Visualization of Mixed Playtesting Data
March 24th, 2021, 14:00 CET
About the Speaker:
Günter is Prof. for Game Computing at the Johannes Kepler University Linz and holds positions at the Eindhoven University of Technology and Ontario Tech University. His work particularly centers on understanding player behavior in games and on researching methods to explore and communicate the collected data to derive actionable insights for game design and development. As part of this, he is working on data visualizations to support the analysis of the increasingly large-scale player behavioral datasets used in game analytics. He is editor of the 'Data Analytics Applications in Gaming and Entertainment' book.
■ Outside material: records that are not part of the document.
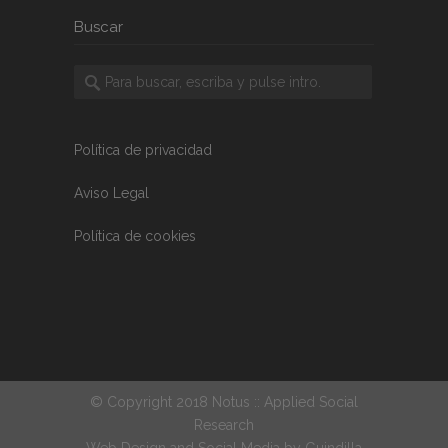
Buscar
Política de privacidad
Aviso Legal
Política de cookies
© Copyright 2018 Notus :: Applied Social
Research
Web Design and Social Media by
Guindilla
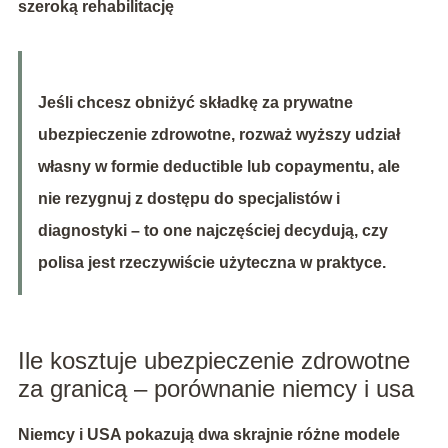
szeroką rehabilitację
Jeśli chcesz obniżyć składkę za prywatne
ubezpieczenie zdrowotne, rozważ wyższy udział
własny w formie deductible lub copaymentu, ale
nie rezygnuj z dostępu do specjalistów i
diagnostyki – to one najczęściej decydują, czy
polisa jest rzeczywiście użyteczna w praktyce.
Ile kosztuje ubezpieczenie zdrowotne
za granicą – porównanie niemcy i usa
Niemcy i USA pokazują dwa skrajnie różne modele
Data collected through Games User Research (GUR) is constantly growing in volume. Moreover, playtesting frequently results in multi-modal datasets consisting of qualitative and quantitative data. Simultaneously displaying mixed playtesting data can offer additional benefits for user researchers as it can provide relevant contextual information. This talk will show how visualizations can be helpful for interpreting (mixed) GUR datasets.
The presentation will start with a high-level discussion of the benefits of visualization for analyzing playtesting data. Afterwards, possible ways of visualizing individual player data will be introduced. The talk will then demonstrate different aggregation techniques for different types of playtesting data (movement, discrete events, and continuous player-related variables such as health or physiological measurements) to convey common patterns and outliers. Aggregation techniques can be very helpful when dealing with larger datasets to avoid difficult to read visualizations. The presented techniques can be applied individually or in combination to triangulate the different data types.
Lastly, the talk will address a thus-far mostly neglected issue in GUR, namely how visual design choices for data visualizations can impact the interpretation of gameplay data. An inappropriate visual design can be misleading, result in wrong conclusions, and have practical consequences. Attendees will come away with an understanding of how visualizations can help in understanding playtesting data.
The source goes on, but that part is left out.